Bernardo Bátiz V.
U
na estupenda caricatura, de las que distinguen a La Jornada, en este caso de Hernández, publicada el miércoles 17 pasado, presenta al nuevo presidente del PRI con una cara muy agria, las manos en el escritorio y a un lado, en el bote de basura y el cartel con el lema de la Revolución Mexicana y del que luego se apropió el partido oficial,
Sufragio Efectivo No Reelección. Para sustituirlo, arriba y atrás, sobre el muro, un gran letrero flamante, bien enmarcado, con otro lema también del PRI y no puede negarlo:
Un político pobre es un pobre político.
Se trata de una de esas frases que corren de boca en boca desde hace dos o tres generaciones, que se repiten y llegan a formar parte de una idea colectiva, de un modo de ser, un perfil, el del político del sistema.

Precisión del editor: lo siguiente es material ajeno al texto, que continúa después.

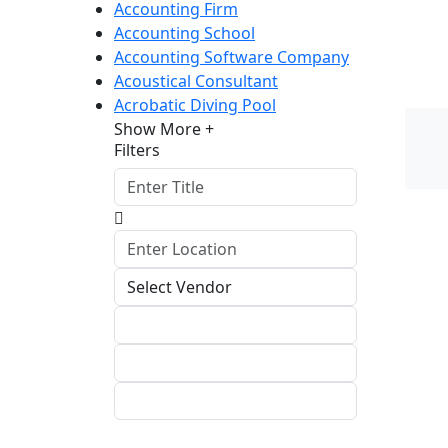
Accounting Firm
Accounting School
Accounting Software Company
Acoustical Consultant
Acrobatic Diving Pool
Show More +
Filters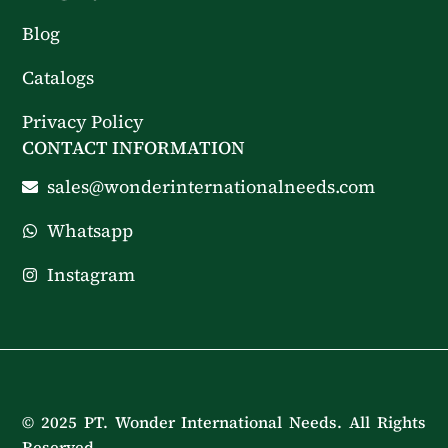
Blog
Catalogs
Privacy Policy
CONTACT INFORMATION
sales@wonderinternationalneeds.com
Whatsapp
Instagram
© 2025 PT. Wonder International Needs. All Rights
Reserved.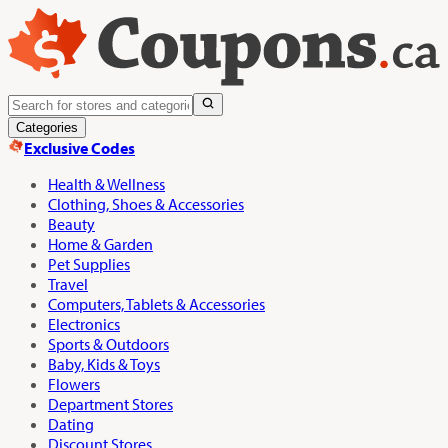
Categories
Exclusive Codes
Health & Wellness
Clothing, Shoes & Accessories
Beauty
Home & Garden
Pet Supplies
Travel
Computers, Tablets & Accessories
Electronics
Sports & Outdoors
Baby, Kids & Toys
Flowers
Department Stores
Dating
Discount Stores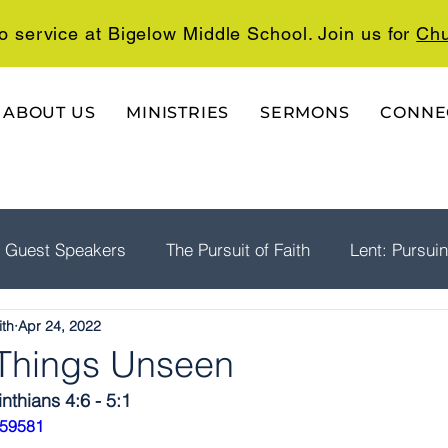
o service at Bigelow Middle School. Join us for
Chu
ABOUT US
MINISTRIES
SERMONS
CONNE
Guest Speakers
The Pursuit of Faith
Lent: Pursui
ith
Apr 24, 2022
rship
Psalms: A Playlist For The Journey
The Well
r Things Unseen
inthians 4:6 - 5:1
059581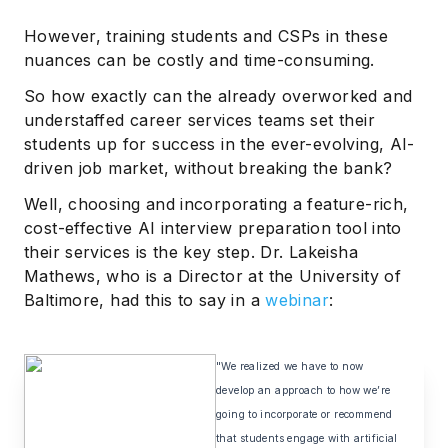
However, training students and CSPs in these
nuances can be costly and time-consuming.
So how exactly can the already overworked and
understaffed career services teams set their
students up for success in the ever-evolving, AI-
driven job market, without breaking the bank?
Well, choosing and incorporating a feature-rich,
cost-effective AI interview preparation tool into
their services is the key step. Dr. Lakeisha
Mathews, who is a Director at the University of
Baltimore, had this to say in a
webinar
:
"We realized we have to now
develop an approach to how we’re
going to incorporate or recommend
that students engage with artificial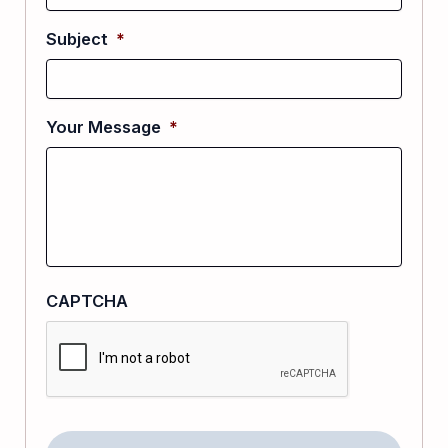
Subject
*
Your Message
*
CAPTCHA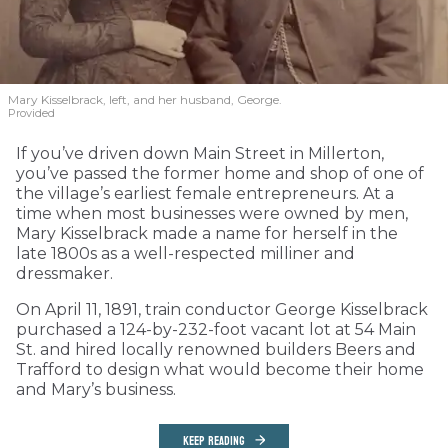
Mary Kisselbrack, left, and her husband, George.
Provided
If you’ve driven down Main Street in Millerton,
you’ve passed the former home and shop of one of
the village’s earliest female entrepreneurs. At a
time when most businesses were owned by men,
Mary Kisselbrack made a name for herself in the
late 1800s as a well-respected milliner and
dressmaker.
On April 11, 1891, train conductor George Kisselbrack
purchased a 124-by-232-foot vacant lot at 54 Main
St. and hired locally renowned builders Beers and
Trafford to design what would become their home
and Mary’s business.
KEEP READING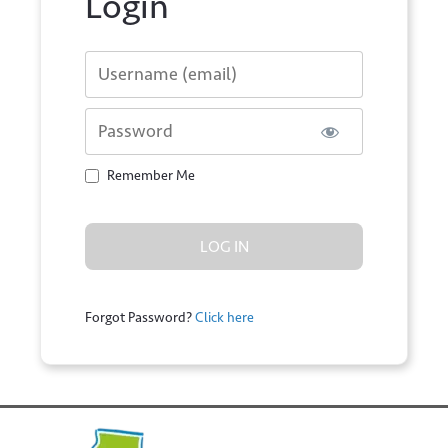
Login
Username or E-mail
Password
Remember Me
Forgot Password?
Click here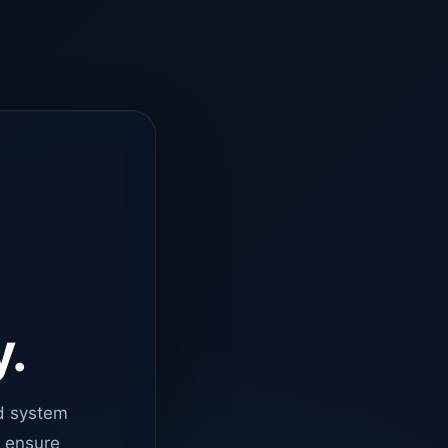
y.
d system
o ensure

En el mundillo político nacional ese apotegma se le atribuye al profesor Carlos Hank González, personaje de primer nivel en la alta burocracia de la segunda mitad del siglo XX, prototipo de hombre público que mezcló actividades públicas y privadas; nunca negó que fue
leona de dos mundos, tuvo un pie en los cargos públicos y otro en el campo de los grandes negocios. Si viviera hoy, su 3 de 3 sería impresentable.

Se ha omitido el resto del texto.